While the hawks dominated Middle East policy from Sep. 11 through the Iraq invasion, their star faded as that adventure came increasingly to resemble a quagmire, so that the realists appear to have gained the upper hand at the moment, at least as concerns Iraq.
The realists have also been strengthened by the perception that U.S. forces in the region, which seemed irresistible in the wake of the Afghan and Iraq campaigns, are now seen as much more vulnerable and thus less of a military threat to Iran than 14 months ago. ''Military action (is now) highly unlikely to be attempted, and, if attempted, to be successful'', Gates said Monday.
But if the internal balance of power on Iraq favors the realists, the situation regarding Iran is less clear. While few analysts believe Washington would launch a military strike on Tehran before the November elections, speculation that a second Bush term would make ''regime change'' in Iran a top priority has been persistent.

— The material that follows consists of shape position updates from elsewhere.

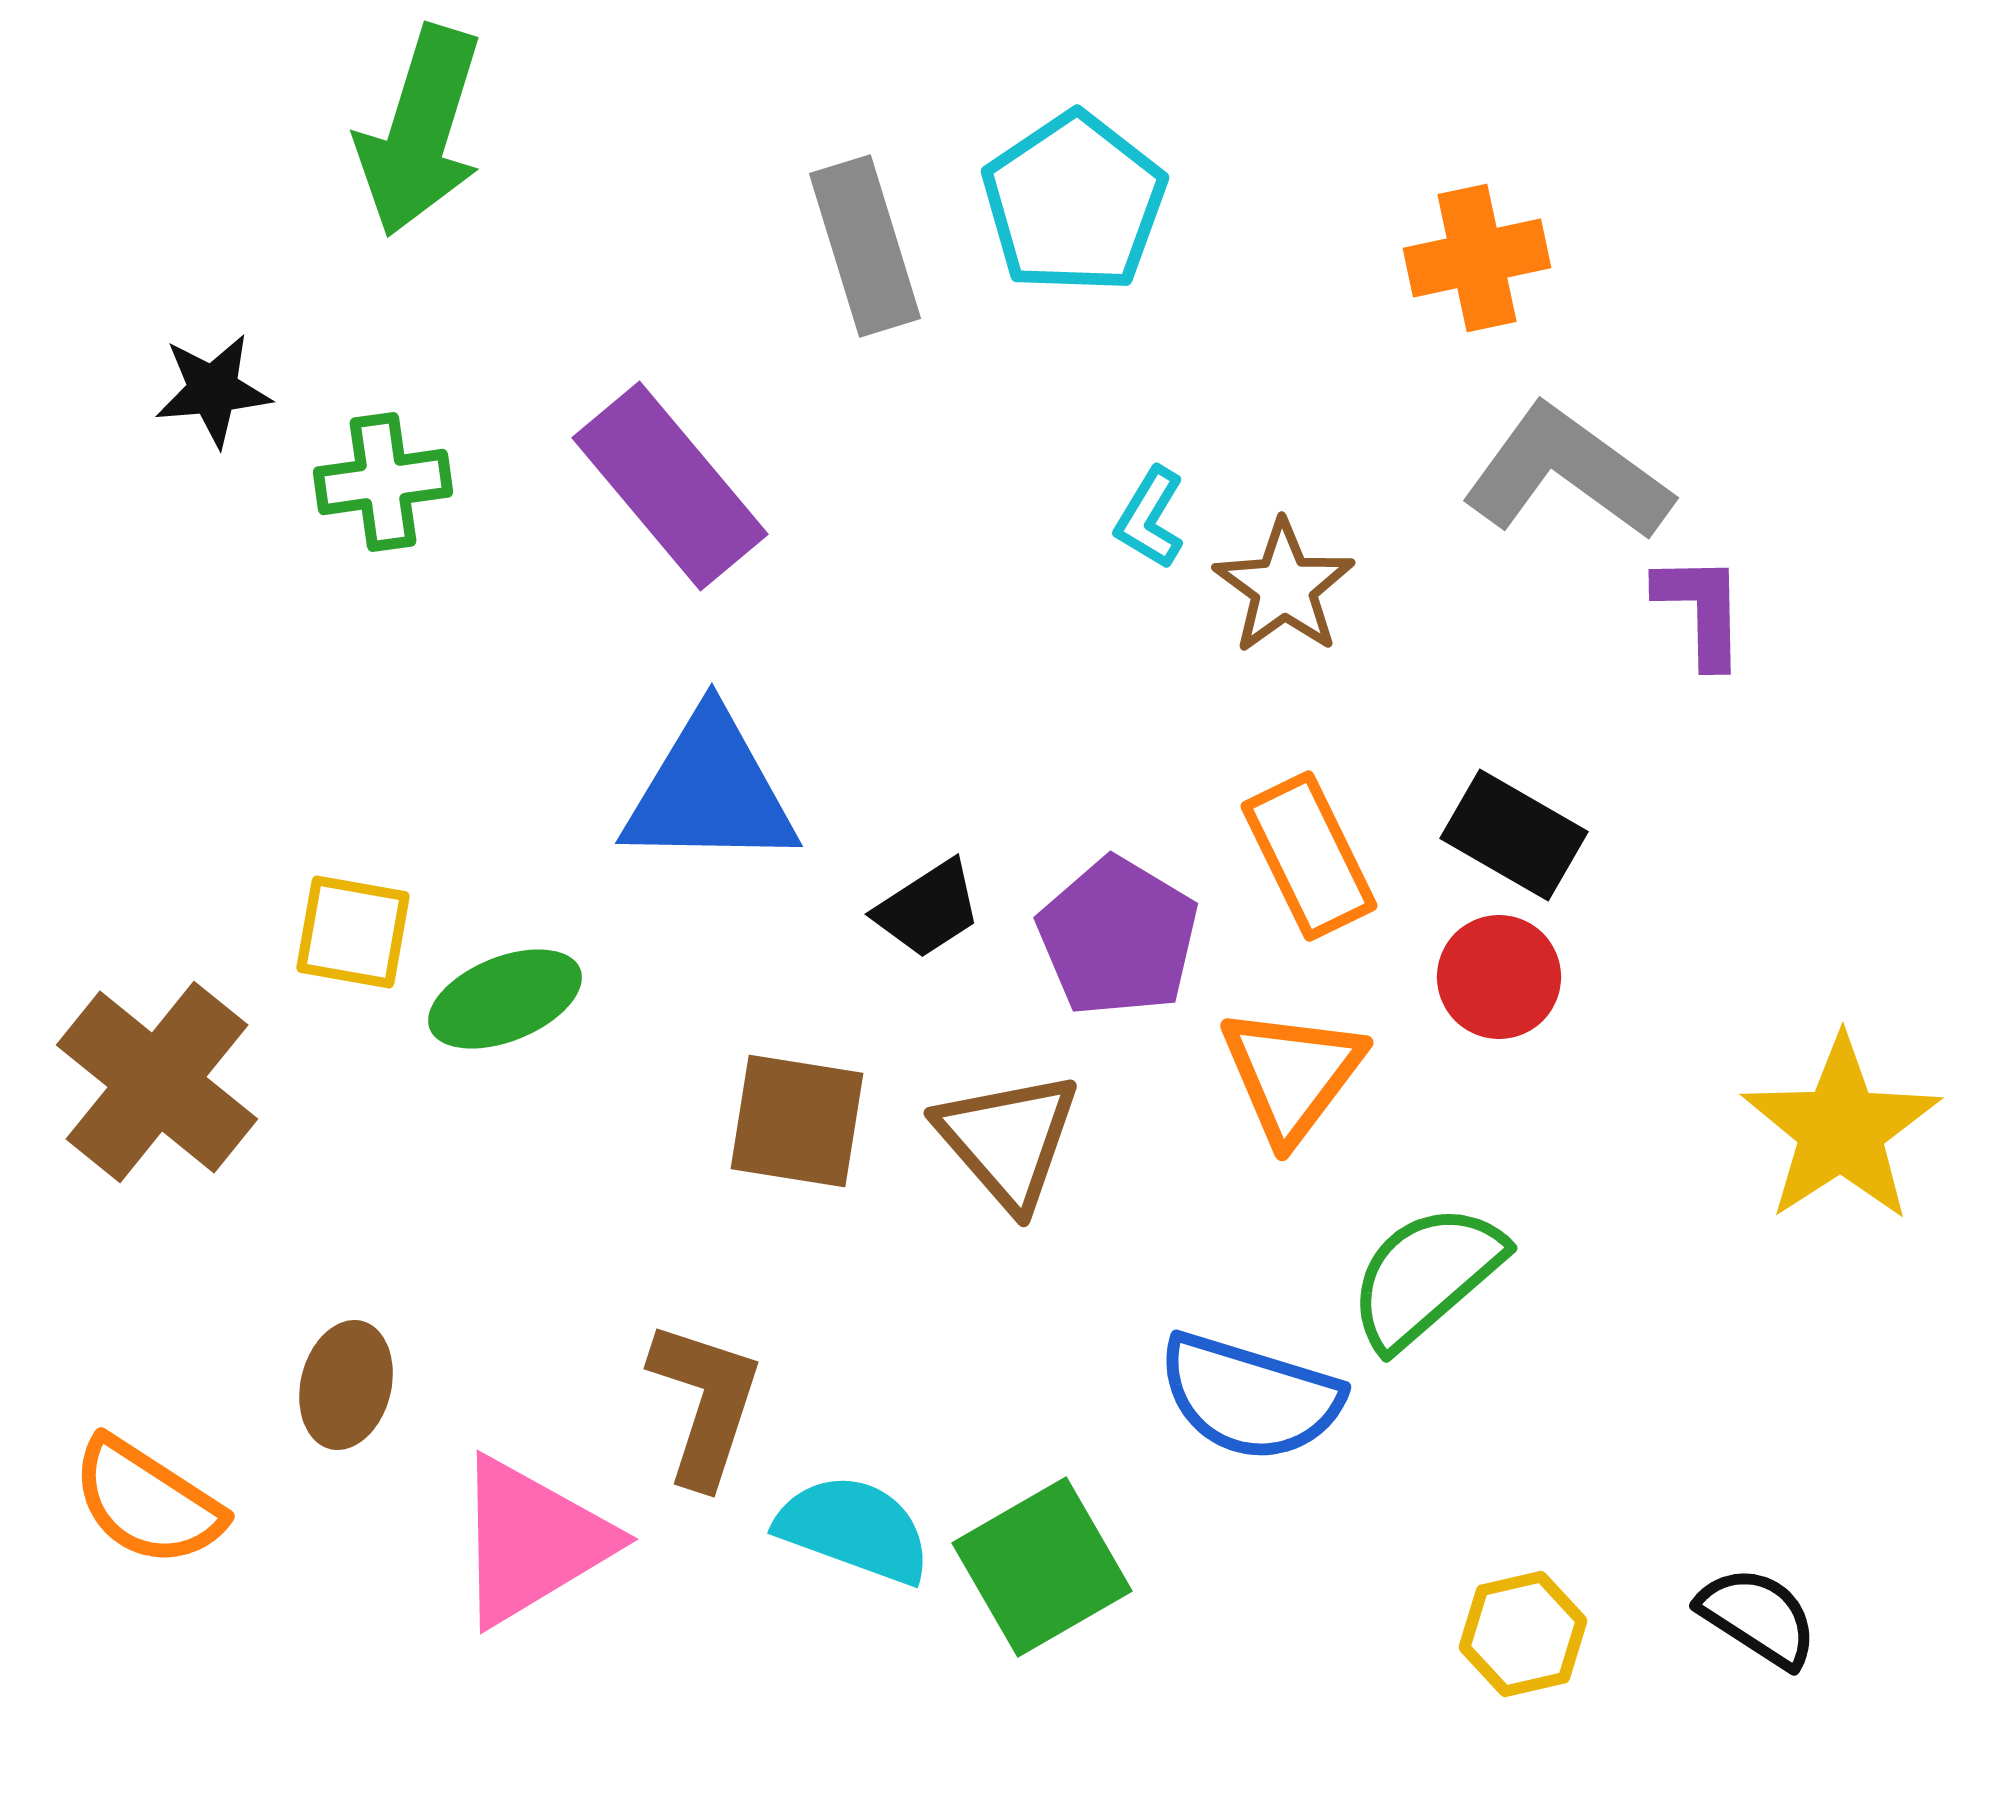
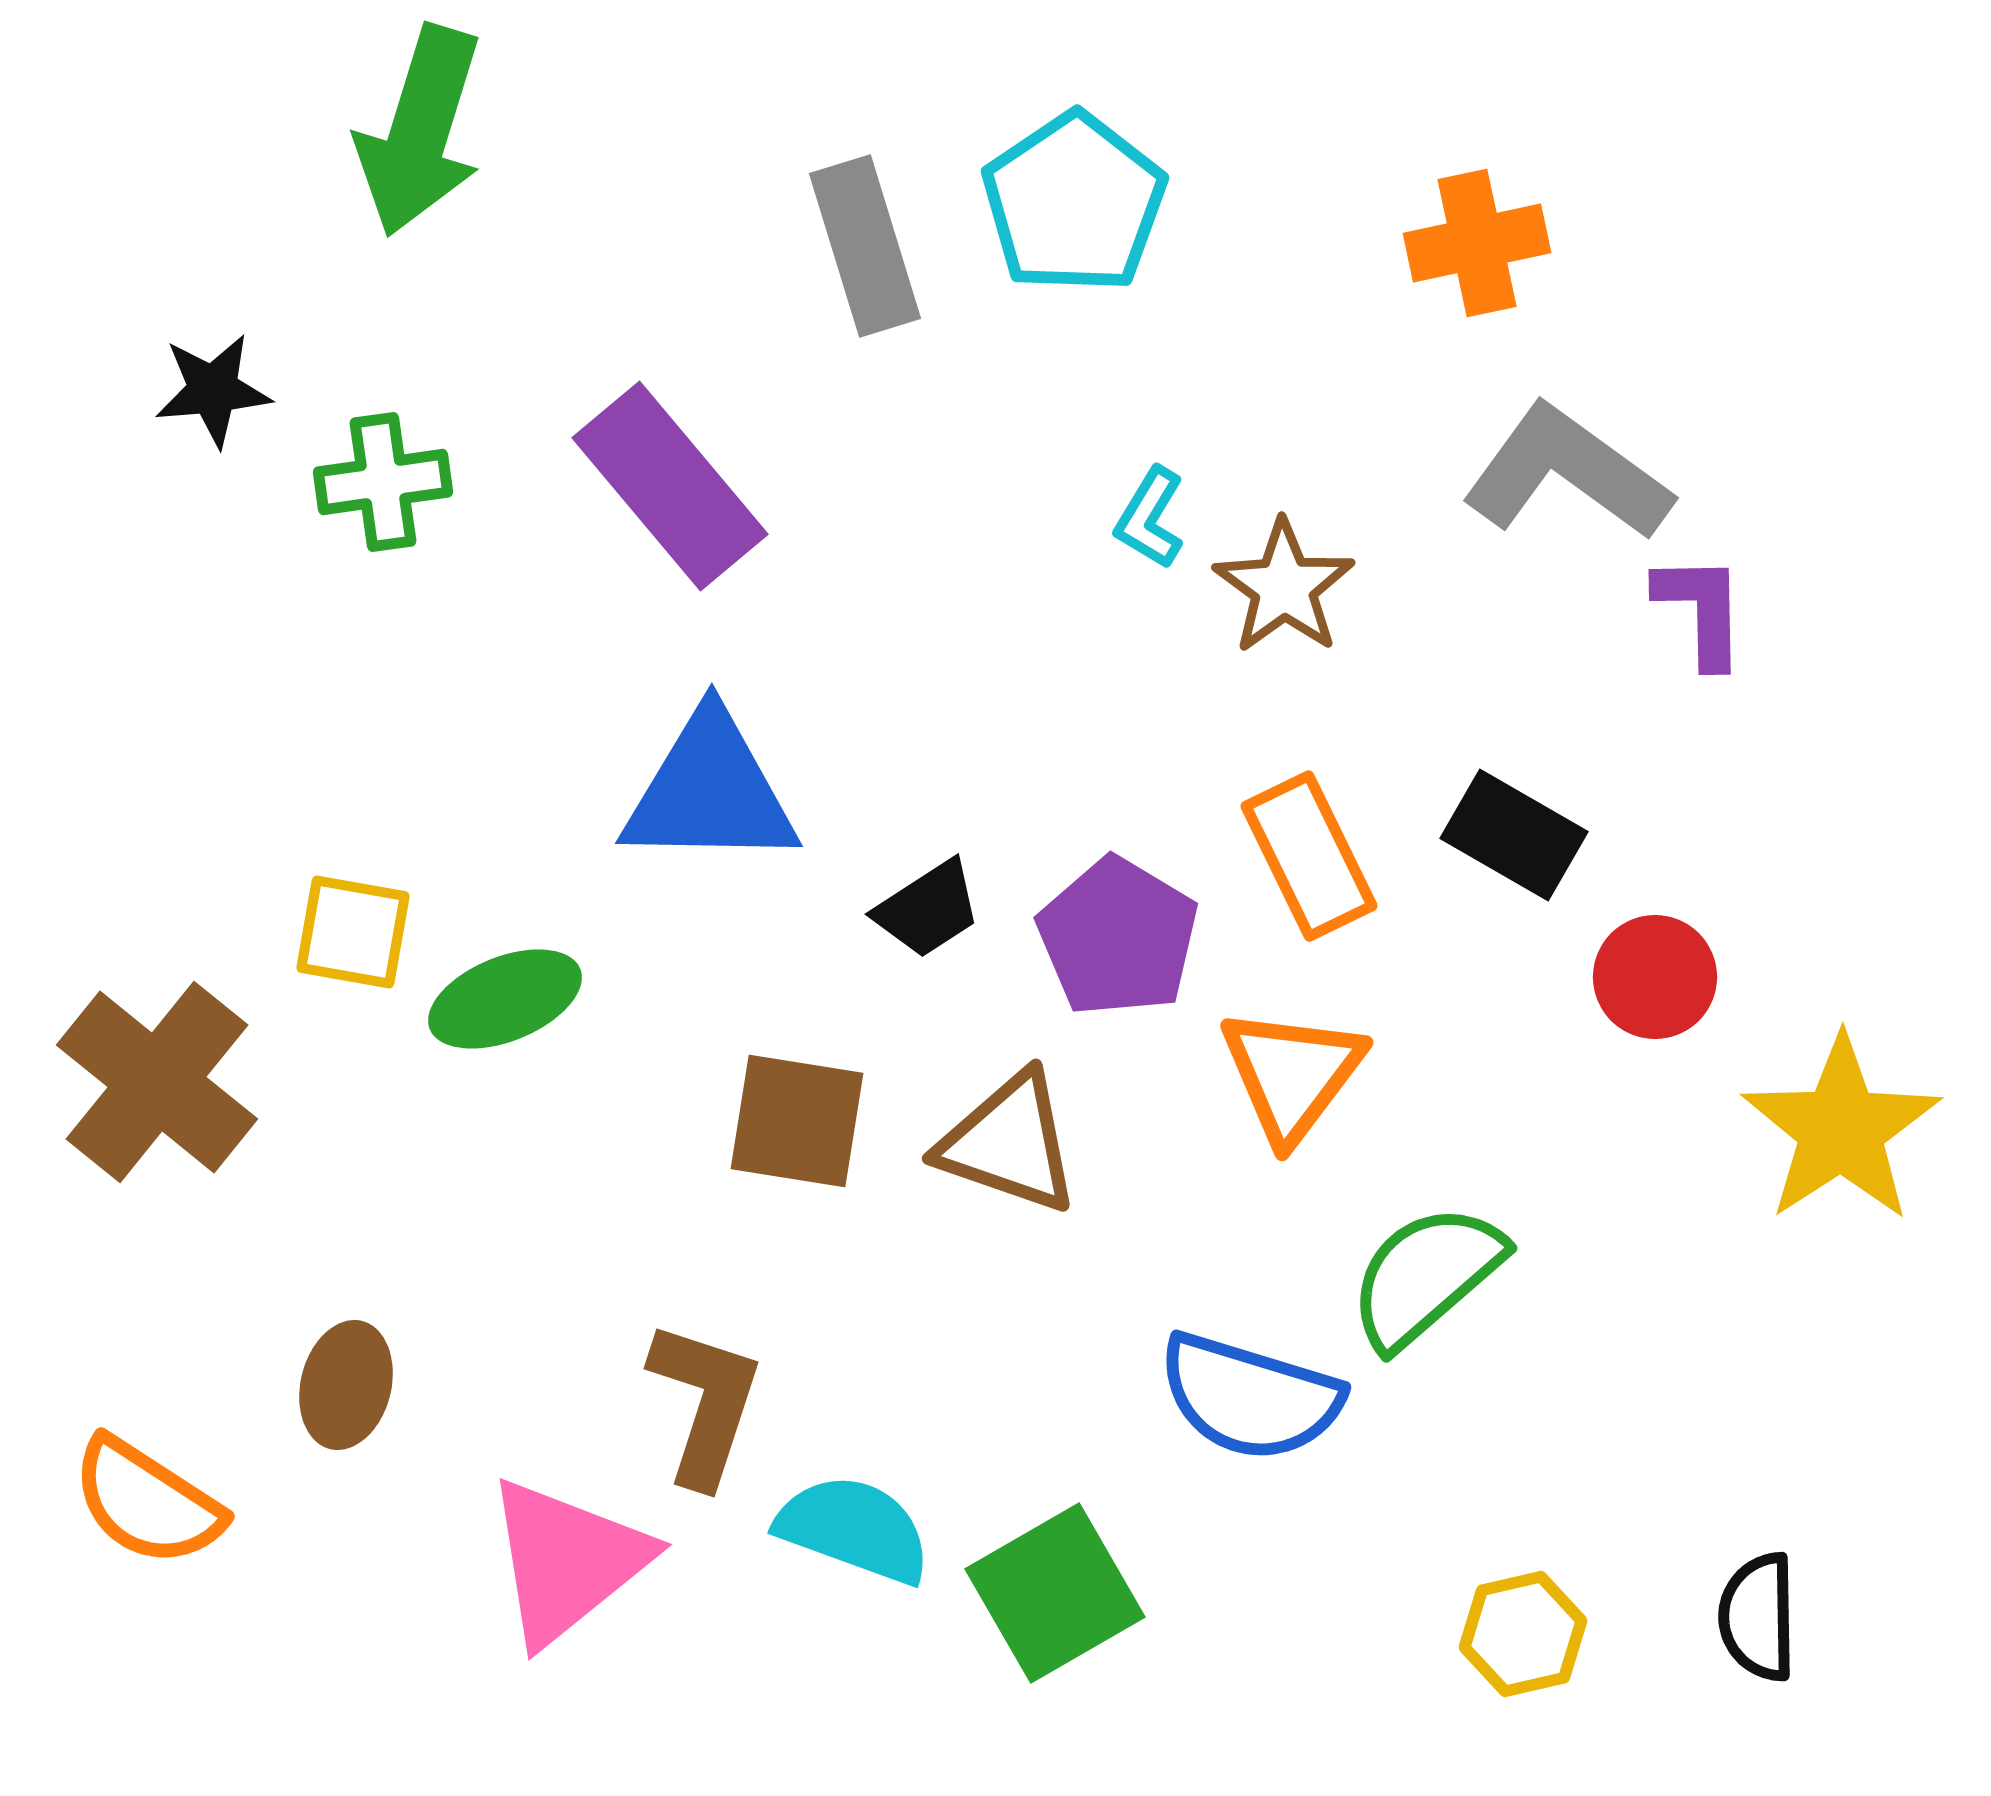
orange cross: moved 15 px up
red circle: moved 156 px right
brown triangle: moved 1 px right, 3 px down; rotated 30 degrees counterclockwise
pink triangle: moved 35 px right, 20 px down; rotated 8 degrees counterclockwise
green square: moved 13 px right, 26 px down
black semicircle: rotated 124 degrees counterclockwise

And forces in Congress that back Israel's governing Likud Party are already moving to endorse legislation that would officially endorse such a goal as official U.S. policy.
It is in this context that the task force, whose membership was convened by CFR's new president and former top Powell aide, Richard Haass, is calling for selective engagement with Tehran. ''The realistic alternative'', according to Gates, '' is U.S. isolation and impotence.''
The critical message is that neo-conservative claims that the Islamic Republic is on its last legs represent wishful thinking. Given Iran's ability to make trouble for Washington in both Iran and Afghanistan, as well as advances made in its nuclear program, the current situation ''mandates the United States to deal with the current regime rather than wait for it to fall'', argues the report, which recommends five specific steps.
First, the administration should offer Tehran a ''direct dialogue on specific issues of regional stabilization'', much as it did for 18 months between the U.S. campaign in Afghanistan and May 2003, when Washington accused Iran of harboring leaders of Osama bin Laden's al-Qaeda responsible for attacks in Saudi Arabia.
Second, Washington should press to clarify the status of al-Qaeda operatives detained by Tehran, in exchange for ensuring that the Iraq-based Iranian rebel group, Mujahedin-e-Khalq, is disbanded and its leaders brought to justice for terrorist acts. Any security dialogue, however, must be conditioned on assurances that Tehran is not providing support to groups violently opposed to the governments of Iraq and Afghanistan.
Third, the United States should work closely with Europe and Russia to ensure Iran follows through on its commitment that it is not developing nuclear weapons by getting it to extend its freeze on all enrichment-related and reprocessing activities to a permanent ban and take other steps to guarantee compliance. In exchange, Washington should remove its objections to an Iranian civil nuclear program
Fourth, Washington should resume an active role in negotiating peace between Israel and the Palestinians, which the report says is ''central to eventually stemming the tide of extremism in the region''.
Finally, the administration should promote people-to-people and commercial exchanges between Iran and the wider world, including authorizing U.S. non-governmental organizations (NGOs) to operate in Iran, and agreeing to Iran's application to begin accession talks with the World Trade Organization (WTO).
Both Gates and Brzezinski said the administration should also use its influence to prevent a possible Israeli military strike against Iran's nuclear facilities, which, according to Brzezinski, would have ''extremely adverse consequences'' both for proponents of change in Iran and for the U.S. position in Iraq and Afghanistan, where Tehran could be expected to retaliate.
It would be impossible for Israeli warplanes to reach their targets without flying in air space controlled by the U.S. military, pointed out Brzezinski.